- Problem requirements -
Each line of the records below that holds "斯里兰卡驻华大使帕利塔" should be returned.

- Items from a data source -
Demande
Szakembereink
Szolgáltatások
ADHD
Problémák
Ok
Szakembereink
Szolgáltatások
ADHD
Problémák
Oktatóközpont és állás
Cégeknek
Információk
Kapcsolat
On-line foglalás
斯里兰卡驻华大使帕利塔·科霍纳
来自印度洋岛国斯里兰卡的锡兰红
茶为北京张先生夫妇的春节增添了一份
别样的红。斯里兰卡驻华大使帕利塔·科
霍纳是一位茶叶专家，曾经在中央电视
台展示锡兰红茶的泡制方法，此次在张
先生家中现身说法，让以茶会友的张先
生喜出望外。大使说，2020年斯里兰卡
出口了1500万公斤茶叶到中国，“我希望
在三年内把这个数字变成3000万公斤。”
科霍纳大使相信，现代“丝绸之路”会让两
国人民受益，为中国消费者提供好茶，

--

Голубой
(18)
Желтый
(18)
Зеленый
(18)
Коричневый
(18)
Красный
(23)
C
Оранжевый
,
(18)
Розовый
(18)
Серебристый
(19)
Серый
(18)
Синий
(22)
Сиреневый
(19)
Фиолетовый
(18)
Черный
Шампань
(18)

---

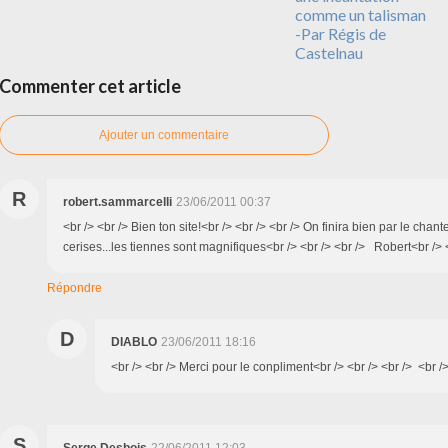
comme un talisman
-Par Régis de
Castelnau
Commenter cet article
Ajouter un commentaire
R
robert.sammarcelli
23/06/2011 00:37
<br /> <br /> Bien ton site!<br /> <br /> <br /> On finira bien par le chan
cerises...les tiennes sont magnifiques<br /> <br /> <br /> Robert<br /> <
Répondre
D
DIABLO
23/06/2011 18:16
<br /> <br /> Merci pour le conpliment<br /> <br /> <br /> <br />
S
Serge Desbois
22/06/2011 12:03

- Reply -
斯里兰卡驻华大使帕利塔·科霍纳
别样的红。斯里兰卡驻华大使帕利塔·科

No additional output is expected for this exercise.